The bitter truth was that Gus was right. Maggie hadn’t even seemed like a whore. There was nothing hard about her—in fact, it was obvious to everyone that she was far too soft for the life she was living. She had tender expressions—more tender than any he had ever seen. He could still remember her movements—those more than her words. She could never quite get her hair to stay fixed, and was always touching it nervously with one hand. “It won’t behave,” she said, as if her hair were a child.

“You take care of her, if you’re so worried,” he said to Gus, but Gus shrugged that off. “She ain’t in love with me, she’s in love with you,” he pointed out.

It was the point in all his years with Gus when they came closest to splitting the company, for Gus would not let up. He wanted Call to go back and see Maggie.

“Go back and do what?” Call asked. He felt a little desperate about it. “I ain’t a marrying man.”

“She ain’t proposed, has she?” Gus asked sarcastically.

“Well, go back and do what?” Call asked.

“Sit with her—just sit with her,” Gus said. “She likes your company. I don’t know why.”

Instead, Call sat by the river, night after night. There was a period when he wanted to go back, when it would have been nice to sit with Maggie a few minutes and watch her fiddle with her hair. But he chose the river, and his solitude, thinking that in time the feeling would pass, and best so: he would stop thinking about Maggie, she would stop thinking about him. After all, there were more talkative men than him—Gus and Jake, for two.
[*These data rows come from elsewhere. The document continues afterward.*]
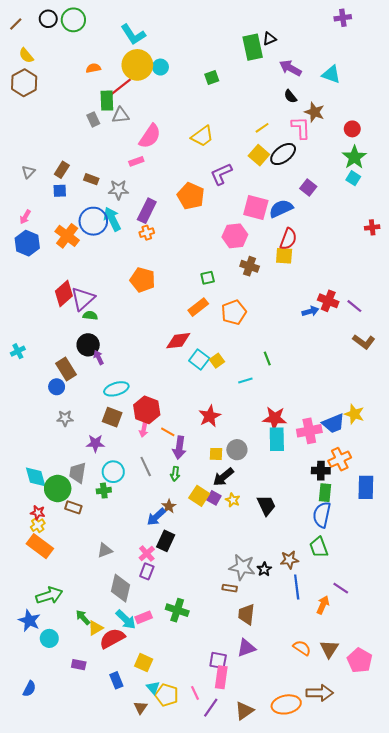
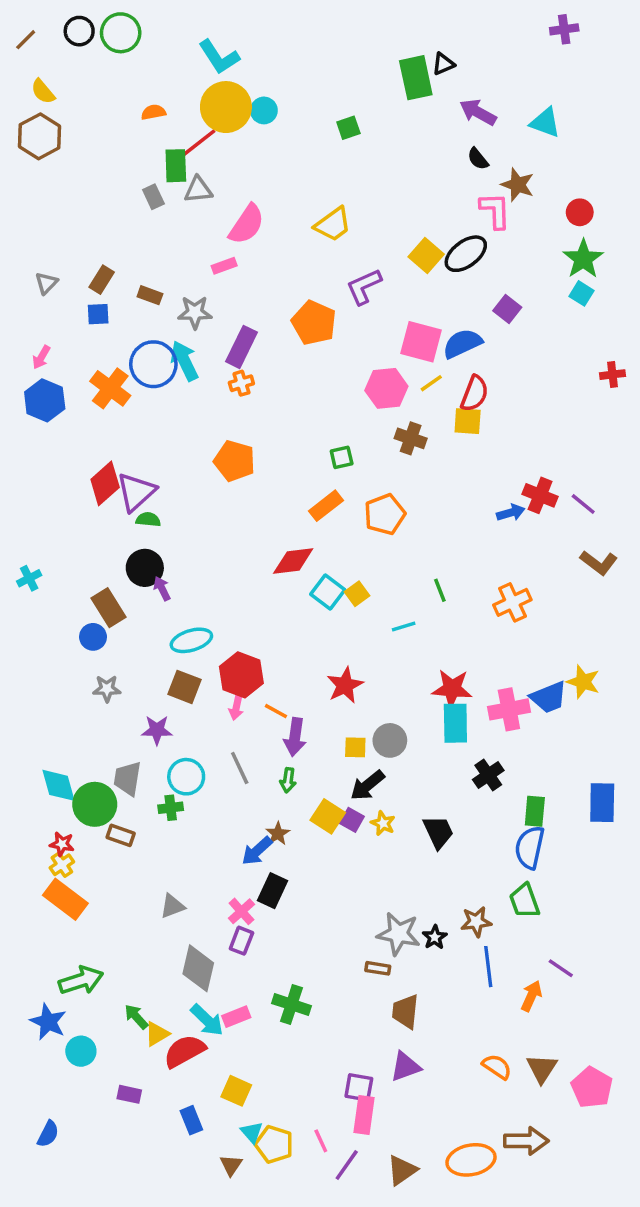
yellow line: (262, 128) -> (431, 383), moved
orange cross: (340, 459) -> (512, 602), moved
black cross: (321, 471) -> (488, 775), moved, turned -36

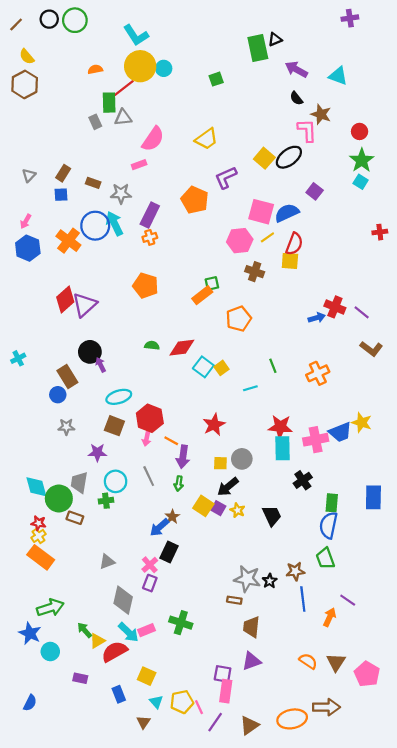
orange rectangle: (326, 506) -> (202, 295), moved
green semicircle: (148, 520) -> (152, 345), moved
yellow pentagon: (274, 1144) -> (182, 702), moved, turned -30

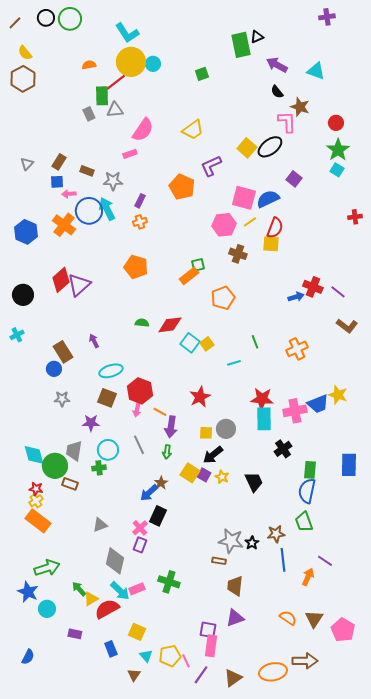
purple rectangle: (150, 215) -> (140, 201), size x0.6
pink arrow: (26, 221) -> (69, 194), moved, turned 56
black circle: (90, 352) -> (23, 295), moved

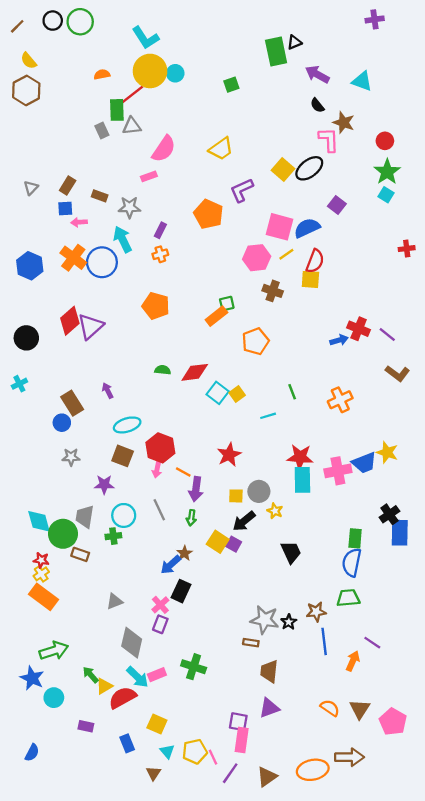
blue circle: (89, 211) -> (102, 262), moved
black cross: (283, 449) -> (389, 514), moved
yellow star: (222, 477) -> (275, 511), moved
green trapezoid: (304, 522) -> (348, 598), turned 105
But it didn’t pass—all that passed were years. Every time he heard of her being drunk, or having some trouble, he would feel uneasy and guilty, as if he were to blame. It didn’t help that Gus piled on the criticism, so much so that twice Call was on the point of fighting him. “You like to have everyone needing you, but you’re right picky as to who you satisfy,” Gus had said in the bitterest of the fights.